1st ALS Patient Enters Phase 3 Study of Oral Edaravone in Slowing Disability
An intravenous form of edaravone (given directly into the bloodstream), developed by Mitsubishi Tanabe Pharma and sold under the brand name Radicava, was approved as an ALS treatment by the U.S. Food and Drug Administration (FDA) in 2017.
Edaravone works by reducing oxidative stress — an imbalance between the production of potentially harmful free radicals and the cells’ antioxidant defenses — which is thought to be one of the causes of nerve cell death in ALS.
Data from three previous clinical studies have shown that Radicava can safely and effectively slow functional decline in people with ALS.
The recommended dosing regimen for Radicava, given at a 60 mg dose over 60 minutes, consists of an initial treatment cycle of 14 consecutive days of treatment, followed by a two-week treatment-free period. Subsequent treatment cycles consist of daily treatment for 10 of the next 14 days, followed by two weeks without treatment.
MTPA has initiated a Phase 3 study (NCT04165824) evaluating whether an oral formulation of edaravone is also safe and effective in ALS patients.
“Enrollment of the first patient in this clinical study marks an important milestone for our company as we continue to seek treatment options for the ALS community,” Atsushi Fujimoto, MTPA’s president, said in a press release.
“There is a great unmet need in the area of ALS, and we believe an oral formulation of edaravone could potentially serve as an alternative treatment option for patients suffering from this progressive condition,” Fujimoto added.
The global, multicenter and open-label study is recruiting up to 150 adults with ALS, ages 18 to 75, across an expected 65 sites in the U.S., Canada, Europe, and Japan.

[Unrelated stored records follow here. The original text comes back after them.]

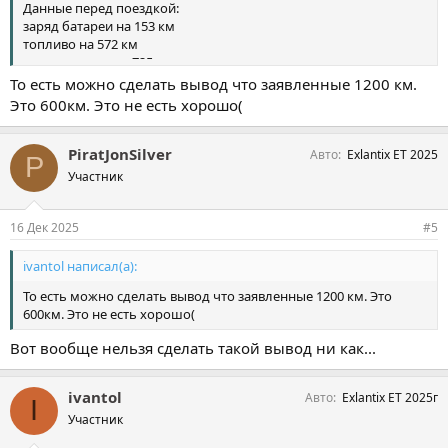
Данные перед поездкой:
заряд батареи на 153 км
топливо на 572 км
всего энергии на 725 км
Финиш
То есть можно сделать вывод что заявленные 1200 км.
данные поездки:
Это 600км. Это не есть хорошо(
режим комфорт
приоритет ДВС
время в пути 23 минуты
PiratJonSilver
Авто
Exlantix ET 2025
P
пробег 18,4 км.
Участник
средний расход энергии 23,9 квт.ч/100 км
средний расход топлива 4,0 л/100 км.
остаток заряда батареи 126 км
16 Дек 2025
#5
остаток топлива на 569 км
итого после поездки остаток энергии на 695 км
ivantol написал(а):
Проехал 18,4 км - энергии ушло на 30 км
То есть можно сделать вывод что заявленные 1200 км. Это
Поездка 2
600км. Это не есть хорошо(
Анапа - Краснодар
Вот вообще нельзя сделать такой вывод ни как...
Старт
Температура воздуха +2
Данные перед поездкой:
ivantol
Авто
Exlantix ET 2025г
I
заряд батареи на 77 км
Участник
топлива на 576 км
всего энергии на 653 км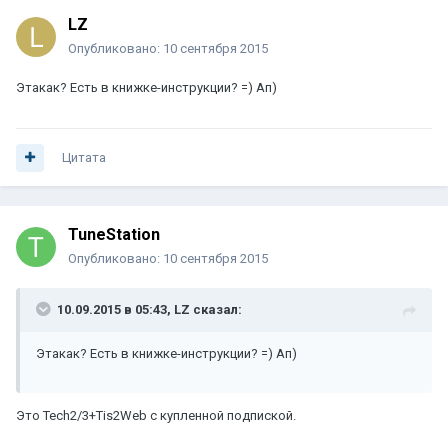
LZ
Опубликовано:
10 сентября 2015
Этакак? Есть в книжке-инструкции? =) Ап)
Цитата
TuneStation
Опубликовано:
10 сентября 2015
10.09.2015 в 05:43, LZ сказал:
Этакак? Есть в книжке-инструкции? =) Ап)
Это Tech2/3+Tis2Web с купленной подпиской.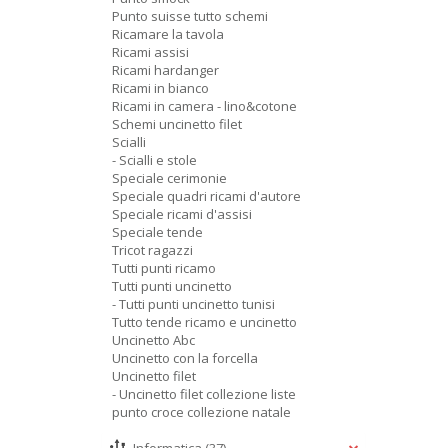
Punto suisse tutto schemi
Ricamare la tavola
Ricami assisi
Ricami hardanger
Ricami in bianco
Ricami in camera - lino&cotone
Schemi uncinetto filet
Scialli
- Scialli e stole
Speciale cerimonie
Speciale quadri ricami d'autore
Speciale ricami d'assisi
Speciale tende
Tricot ragazzi
Tutti punti ricamo
Tutti punti uncinetto
- Tutti punti uncinetto tunisi
Tutto tende ricamo e uncinetto
Uncinetto Abc
Uncinetto con la forcella
Uncinetto filet
- Uncinetto filet collezione liste
punto croce collezione natale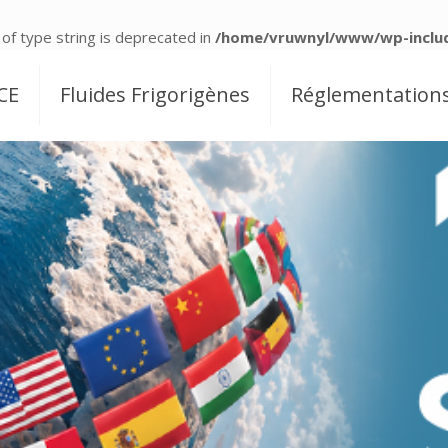
 of type string is deprecated in
/home/vruwnyl/www/wp-includ
CE
Fluides Frigorigènes
Réglementation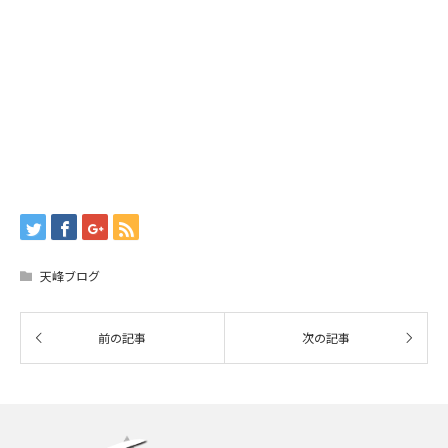
天峰ブログ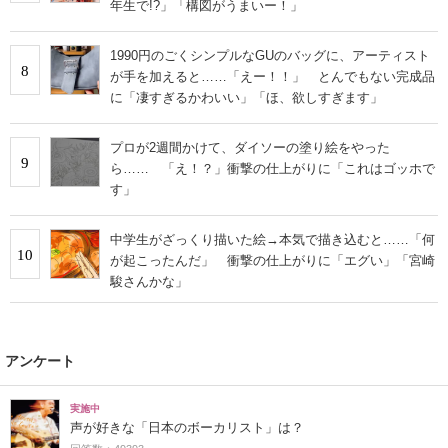
年生で!?」「構図がうまいー！」
1990円のごくシンプルなGUのバッグに、アーティスト
8
が手を加えると……「えー！！」 とんでもない完成品
に「凄すぎるかわいい」「ほ、欲しすぎます」
プロが2週間かけて、ダイソーの塗り絵をやった
9
ら…… 「え！？」衝撃の仕上がりに「これはゴッホで
す」
中学生がざっくり描いた絵→本気で描き込むと……「何
10
が起こったんだ」 衝撃の仕上がりに「エグい」「宮崎
駿さんかな」
アンケート
実施中
声が好きな「日本のボーカリスト」は？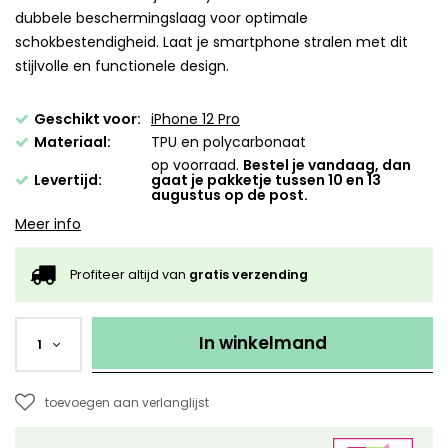
dubbele beschermingslaag voor optimale
schokbestendigheid. Laat je smartphone stralen met dit
stijlvolle en functionele design.
Geschikt voor:
iPhone 12 Pro
Materiaal:
TPU en polycarbonaat
op voorraad.
Bestel je vandaag, dan
Levertijd:
gaat je pakketje tussen 10 en 13
augustus op de post.
Meer info
Profiteer altijd van
gratis verzending
In winkelmand
1
toevoegen aan verlanglijst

About half of these locations will be in the U.S., MTPA said.
Specific study site information is not yet available, but those interested in learning more can do so here.
Enrolled patients will all be treated with oral edaravone — at the same dosing regimen of the intravenous formulation — for between 24 and 48 weeks.

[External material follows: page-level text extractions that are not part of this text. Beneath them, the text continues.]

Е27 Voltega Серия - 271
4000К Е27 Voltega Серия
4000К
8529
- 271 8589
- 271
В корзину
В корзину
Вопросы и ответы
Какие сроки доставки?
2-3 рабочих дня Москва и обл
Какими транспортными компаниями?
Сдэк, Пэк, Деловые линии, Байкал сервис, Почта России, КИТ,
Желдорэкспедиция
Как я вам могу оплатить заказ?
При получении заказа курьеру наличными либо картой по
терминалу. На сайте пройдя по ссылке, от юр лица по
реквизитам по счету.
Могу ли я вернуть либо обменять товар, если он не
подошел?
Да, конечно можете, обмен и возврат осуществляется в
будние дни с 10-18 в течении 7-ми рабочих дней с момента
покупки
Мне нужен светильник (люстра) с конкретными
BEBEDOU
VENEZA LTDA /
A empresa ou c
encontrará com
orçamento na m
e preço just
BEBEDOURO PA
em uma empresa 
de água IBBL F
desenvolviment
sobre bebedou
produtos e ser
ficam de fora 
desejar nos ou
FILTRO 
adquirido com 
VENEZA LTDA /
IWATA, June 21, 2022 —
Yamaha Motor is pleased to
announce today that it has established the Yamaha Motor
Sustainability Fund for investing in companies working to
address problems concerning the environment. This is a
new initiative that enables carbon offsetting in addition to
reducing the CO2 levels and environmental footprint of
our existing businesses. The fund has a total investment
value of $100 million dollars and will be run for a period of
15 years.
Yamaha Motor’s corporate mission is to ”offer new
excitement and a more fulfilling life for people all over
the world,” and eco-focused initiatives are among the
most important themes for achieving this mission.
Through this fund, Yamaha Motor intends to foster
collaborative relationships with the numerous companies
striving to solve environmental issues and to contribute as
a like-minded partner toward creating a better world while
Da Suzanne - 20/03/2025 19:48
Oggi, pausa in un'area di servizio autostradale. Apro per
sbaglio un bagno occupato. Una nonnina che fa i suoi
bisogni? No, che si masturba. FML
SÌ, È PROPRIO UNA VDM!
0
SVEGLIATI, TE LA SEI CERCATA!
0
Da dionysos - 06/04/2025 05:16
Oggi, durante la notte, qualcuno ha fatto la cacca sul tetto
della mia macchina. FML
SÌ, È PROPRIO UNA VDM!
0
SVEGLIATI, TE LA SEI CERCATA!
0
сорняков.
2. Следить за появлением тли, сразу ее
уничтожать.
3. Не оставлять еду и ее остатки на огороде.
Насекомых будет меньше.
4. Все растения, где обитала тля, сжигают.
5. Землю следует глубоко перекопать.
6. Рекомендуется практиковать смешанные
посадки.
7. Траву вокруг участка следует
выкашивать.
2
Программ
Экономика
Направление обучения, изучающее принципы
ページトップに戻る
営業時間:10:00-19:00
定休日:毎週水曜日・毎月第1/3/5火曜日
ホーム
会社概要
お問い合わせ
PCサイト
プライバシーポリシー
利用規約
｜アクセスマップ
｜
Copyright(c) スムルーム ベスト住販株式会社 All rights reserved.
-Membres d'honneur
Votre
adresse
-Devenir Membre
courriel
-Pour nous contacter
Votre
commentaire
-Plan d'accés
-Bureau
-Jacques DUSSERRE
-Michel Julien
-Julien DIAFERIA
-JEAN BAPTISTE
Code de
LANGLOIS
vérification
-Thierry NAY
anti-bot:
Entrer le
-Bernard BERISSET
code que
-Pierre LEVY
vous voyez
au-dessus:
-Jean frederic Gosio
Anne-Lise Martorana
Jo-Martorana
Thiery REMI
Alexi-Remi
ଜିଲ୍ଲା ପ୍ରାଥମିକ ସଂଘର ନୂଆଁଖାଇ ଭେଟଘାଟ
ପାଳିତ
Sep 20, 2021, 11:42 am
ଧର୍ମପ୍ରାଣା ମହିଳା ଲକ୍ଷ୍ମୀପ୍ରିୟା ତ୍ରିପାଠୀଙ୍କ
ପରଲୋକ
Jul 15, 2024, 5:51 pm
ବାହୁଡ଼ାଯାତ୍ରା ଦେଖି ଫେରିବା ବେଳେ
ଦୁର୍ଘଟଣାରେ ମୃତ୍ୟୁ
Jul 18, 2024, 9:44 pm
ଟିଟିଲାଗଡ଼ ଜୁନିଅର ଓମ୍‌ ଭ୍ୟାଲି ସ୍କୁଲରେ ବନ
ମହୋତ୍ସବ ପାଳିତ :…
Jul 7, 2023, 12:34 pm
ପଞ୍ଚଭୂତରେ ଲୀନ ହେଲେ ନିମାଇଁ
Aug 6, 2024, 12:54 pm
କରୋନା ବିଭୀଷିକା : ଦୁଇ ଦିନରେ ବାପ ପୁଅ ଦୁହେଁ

The trial’s primary goal is the oral treatment’s safety, and will include evaluations of adverse events, laboratory assessments, and physical and sensory examinations.

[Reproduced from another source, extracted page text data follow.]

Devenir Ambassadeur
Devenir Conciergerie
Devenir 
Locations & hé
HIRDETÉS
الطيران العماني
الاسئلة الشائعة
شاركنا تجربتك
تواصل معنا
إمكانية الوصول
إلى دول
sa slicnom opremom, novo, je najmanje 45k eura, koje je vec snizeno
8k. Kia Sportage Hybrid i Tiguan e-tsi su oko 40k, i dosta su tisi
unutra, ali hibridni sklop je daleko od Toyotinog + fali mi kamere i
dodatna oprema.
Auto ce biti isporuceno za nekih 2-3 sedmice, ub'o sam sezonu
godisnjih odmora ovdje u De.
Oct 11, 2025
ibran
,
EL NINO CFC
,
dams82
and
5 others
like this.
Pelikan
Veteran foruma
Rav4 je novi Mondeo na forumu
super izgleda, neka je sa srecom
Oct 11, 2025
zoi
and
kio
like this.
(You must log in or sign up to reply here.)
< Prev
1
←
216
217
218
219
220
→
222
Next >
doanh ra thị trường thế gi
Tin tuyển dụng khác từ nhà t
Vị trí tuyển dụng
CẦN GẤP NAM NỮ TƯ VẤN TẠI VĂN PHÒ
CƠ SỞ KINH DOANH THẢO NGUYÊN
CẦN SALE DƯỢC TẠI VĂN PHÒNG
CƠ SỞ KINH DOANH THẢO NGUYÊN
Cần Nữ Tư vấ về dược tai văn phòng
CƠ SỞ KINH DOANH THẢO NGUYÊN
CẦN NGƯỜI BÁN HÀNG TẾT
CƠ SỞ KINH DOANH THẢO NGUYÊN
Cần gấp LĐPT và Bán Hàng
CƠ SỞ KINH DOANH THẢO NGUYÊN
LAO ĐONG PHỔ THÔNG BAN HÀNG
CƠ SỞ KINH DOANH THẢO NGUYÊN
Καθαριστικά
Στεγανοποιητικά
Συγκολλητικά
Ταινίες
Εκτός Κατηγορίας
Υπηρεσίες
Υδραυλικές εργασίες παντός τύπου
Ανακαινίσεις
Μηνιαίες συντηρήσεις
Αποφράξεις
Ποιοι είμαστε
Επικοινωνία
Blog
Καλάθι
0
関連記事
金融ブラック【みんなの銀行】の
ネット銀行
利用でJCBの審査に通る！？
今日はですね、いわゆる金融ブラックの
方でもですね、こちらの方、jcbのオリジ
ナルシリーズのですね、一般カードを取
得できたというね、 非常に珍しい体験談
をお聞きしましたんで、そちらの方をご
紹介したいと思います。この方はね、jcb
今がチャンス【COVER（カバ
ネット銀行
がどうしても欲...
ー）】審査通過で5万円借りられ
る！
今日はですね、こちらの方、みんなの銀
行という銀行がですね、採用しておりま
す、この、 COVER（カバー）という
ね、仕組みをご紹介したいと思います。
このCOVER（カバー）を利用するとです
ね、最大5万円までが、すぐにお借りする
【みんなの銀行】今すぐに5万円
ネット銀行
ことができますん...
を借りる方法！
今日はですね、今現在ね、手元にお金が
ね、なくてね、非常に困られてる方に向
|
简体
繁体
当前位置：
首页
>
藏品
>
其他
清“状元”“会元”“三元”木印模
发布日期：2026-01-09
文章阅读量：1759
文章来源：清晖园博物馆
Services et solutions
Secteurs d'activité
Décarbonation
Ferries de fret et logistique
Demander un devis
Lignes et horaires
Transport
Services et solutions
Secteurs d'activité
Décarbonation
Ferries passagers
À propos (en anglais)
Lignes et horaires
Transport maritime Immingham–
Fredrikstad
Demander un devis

Secondary goals include changes in functional disability (assessed through the ALS functional rating scale-revised (ALSFRS-R) score), lung function (measured by forced vital capacity, or the total volume of air that can be forcefully exhaled), and the time to invasive procedures are needed prevent respiratory failure or malnutrition (tracheostomy, permanent assisted mechanical ventilation, or gastrostomy tube placement).
“As a researcher and provider of care for ALS patients, I’m pleased to be part of a research effort with a goal to provide a new treatment option for those living with this devastating disease,” said Carlayne E. Jackson, MD, a trial investigator, and a neurology professor and chief of the neuromuscular section at UT Health San Antonio.